== RECORDS FOR THE TASK ==
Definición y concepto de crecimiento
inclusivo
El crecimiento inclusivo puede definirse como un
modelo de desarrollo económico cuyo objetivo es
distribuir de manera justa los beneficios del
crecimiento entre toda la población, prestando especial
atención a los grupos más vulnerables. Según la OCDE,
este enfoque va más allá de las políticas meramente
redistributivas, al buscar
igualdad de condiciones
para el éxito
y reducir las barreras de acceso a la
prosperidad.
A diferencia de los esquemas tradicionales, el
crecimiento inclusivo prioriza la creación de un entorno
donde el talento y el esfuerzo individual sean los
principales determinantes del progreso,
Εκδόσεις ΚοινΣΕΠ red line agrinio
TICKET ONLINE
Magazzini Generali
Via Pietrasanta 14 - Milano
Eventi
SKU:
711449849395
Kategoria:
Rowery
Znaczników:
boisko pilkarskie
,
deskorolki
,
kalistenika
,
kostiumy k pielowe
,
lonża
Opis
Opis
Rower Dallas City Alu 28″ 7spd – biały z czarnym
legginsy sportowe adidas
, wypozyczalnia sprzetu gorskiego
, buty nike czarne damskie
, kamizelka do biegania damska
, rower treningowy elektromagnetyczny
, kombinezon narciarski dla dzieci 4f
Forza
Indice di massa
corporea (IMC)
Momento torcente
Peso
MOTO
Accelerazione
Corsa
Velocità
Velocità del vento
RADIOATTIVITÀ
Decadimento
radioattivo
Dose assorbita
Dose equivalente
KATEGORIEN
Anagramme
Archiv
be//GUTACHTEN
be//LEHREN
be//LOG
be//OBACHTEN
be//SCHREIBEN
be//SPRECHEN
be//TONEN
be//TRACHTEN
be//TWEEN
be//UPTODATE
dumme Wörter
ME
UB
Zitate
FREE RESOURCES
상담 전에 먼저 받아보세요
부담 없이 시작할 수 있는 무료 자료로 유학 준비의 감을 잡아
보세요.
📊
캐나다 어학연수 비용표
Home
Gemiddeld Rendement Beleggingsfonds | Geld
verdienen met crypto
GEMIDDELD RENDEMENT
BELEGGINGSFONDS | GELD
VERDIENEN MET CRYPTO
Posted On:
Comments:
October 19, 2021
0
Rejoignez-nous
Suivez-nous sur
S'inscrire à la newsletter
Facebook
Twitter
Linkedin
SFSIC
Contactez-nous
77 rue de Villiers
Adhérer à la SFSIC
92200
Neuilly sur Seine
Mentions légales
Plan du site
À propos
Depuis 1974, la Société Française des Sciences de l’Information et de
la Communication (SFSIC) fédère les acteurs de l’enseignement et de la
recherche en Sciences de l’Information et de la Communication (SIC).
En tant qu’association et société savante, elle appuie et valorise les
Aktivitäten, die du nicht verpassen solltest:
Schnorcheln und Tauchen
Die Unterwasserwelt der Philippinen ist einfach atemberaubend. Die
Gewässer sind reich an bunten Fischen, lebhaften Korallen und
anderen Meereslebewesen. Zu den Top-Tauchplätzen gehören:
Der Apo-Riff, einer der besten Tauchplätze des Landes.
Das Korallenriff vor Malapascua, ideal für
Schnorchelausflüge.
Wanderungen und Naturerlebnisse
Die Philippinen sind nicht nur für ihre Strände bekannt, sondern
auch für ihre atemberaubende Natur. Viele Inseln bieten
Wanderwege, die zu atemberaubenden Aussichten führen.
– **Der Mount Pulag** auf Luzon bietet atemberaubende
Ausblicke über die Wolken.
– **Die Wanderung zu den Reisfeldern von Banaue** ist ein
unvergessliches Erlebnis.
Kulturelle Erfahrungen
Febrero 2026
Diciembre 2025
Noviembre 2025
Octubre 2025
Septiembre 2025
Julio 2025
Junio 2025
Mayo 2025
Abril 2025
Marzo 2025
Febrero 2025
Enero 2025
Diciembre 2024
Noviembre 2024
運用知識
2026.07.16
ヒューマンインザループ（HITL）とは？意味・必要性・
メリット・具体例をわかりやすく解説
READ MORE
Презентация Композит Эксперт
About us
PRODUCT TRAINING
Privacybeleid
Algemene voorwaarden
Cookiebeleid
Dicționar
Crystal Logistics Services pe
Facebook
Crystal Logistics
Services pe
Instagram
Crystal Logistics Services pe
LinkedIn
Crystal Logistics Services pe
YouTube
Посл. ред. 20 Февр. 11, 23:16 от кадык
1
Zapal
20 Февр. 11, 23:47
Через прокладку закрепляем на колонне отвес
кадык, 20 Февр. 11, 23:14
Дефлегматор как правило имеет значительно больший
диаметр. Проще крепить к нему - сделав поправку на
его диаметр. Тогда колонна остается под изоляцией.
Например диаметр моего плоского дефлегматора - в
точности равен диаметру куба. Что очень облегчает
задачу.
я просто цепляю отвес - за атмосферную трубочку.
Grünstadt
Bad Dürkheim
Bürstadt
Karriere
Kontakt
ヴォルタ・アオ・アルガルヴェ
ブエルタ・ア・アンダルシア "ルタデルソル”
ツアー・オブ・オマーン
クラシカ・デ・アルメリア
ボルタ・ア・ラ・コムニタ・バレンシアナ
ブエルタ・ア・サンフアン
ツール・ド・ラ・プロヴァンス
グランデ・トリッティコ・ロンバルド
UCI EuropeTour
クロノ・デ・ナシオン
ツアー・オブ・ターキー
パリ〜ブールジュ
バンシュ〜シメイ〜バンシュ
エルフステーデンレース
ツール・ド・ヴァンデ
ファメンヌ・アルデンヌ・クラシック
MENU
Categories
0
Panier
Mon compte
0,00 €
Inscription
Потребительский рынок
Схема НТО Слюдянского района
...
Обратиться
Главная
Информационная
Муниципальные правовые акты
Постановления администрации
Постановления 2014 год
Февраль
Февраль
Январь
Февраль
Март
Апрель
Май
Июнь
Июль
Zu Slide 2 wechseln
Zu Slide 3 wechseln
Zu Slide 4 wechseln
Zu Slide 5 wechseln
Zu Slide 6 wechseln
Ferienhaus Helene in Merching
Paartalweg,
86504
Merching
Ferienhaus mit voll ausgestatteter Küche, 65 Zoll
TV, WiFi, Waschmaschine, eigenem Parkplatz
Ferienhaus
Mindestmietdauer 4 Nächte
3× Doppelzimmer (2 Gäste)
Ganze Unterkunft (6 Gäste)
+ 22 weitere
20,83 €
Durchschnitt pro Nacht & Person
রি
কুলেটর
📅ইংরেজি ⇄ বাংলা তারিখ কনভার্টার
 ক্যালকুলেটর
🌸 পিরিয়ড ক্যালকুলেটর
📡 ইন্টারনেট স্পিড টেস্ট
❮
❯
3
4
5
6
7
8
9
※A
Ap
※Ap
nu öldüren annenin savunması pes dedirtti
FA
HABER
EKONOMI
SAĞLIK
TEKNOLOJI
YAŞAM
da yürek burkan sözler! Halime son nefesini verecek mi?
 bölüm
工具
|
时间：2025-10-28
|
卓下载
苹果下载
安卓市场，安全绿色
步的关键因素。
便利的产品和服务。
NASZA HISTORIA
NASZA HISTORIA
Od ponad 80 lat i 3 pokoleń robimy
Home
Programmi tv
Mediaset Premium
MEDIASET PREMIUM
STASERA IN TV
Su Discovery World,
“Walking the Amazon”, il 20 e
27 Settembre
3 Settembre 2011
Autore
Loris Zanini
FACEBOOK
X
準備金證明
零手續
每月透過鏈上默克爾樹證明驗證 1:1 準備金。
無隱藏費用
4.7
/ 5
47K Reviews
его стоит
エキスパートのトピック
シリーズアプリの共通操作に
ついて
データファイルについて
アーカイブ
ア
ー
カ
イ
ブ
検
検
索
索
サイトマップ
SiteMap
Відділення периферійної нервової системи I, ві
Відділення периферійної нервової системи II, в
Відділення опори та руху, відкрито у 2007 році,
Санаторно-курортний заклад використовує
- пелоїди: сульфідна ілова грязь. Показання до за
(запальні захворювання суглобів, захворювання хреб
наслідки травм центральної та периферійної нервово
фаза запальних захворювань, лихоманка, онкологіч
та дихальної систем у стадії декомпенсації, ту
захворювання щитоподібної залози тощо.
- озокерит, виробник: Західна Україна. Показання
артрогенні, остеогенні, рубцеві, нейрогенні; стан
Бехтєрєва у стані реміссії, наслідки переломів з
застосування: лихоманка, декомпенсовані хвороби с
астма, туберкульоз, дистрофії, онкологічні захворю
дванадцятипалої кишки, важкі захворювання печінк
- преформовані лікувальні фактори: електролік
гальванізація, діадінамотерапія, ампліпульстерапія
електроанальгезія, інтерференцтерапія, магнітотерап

== EXERCISE REQUIREMENTS ==
Above are the records. Copy the lines beginning at the one that has "atención a los" and ending with the one that has "Magazzini Generali", unchanged.

== WORKED SOLUTION ==
atención a los grupos más vulnerables. Según la OCDE,
este enfoque va más allá de las políticas meramente
redistributivas, al buscar
igualdad de condiciones
para el éxito
y reducir las barreras de acceso a la
prosperidad.
A diferencia de los esquemas tradicionales, el
crecimiento inclusivo prioriza la creación de un entorno
donde el talento y el esfuerzo individual sean los
principales determinantes del progreso,
Εκδόσεις ΚοινΣΕΠ red line agrinio
TICKET ONLINE
Magazzini Generali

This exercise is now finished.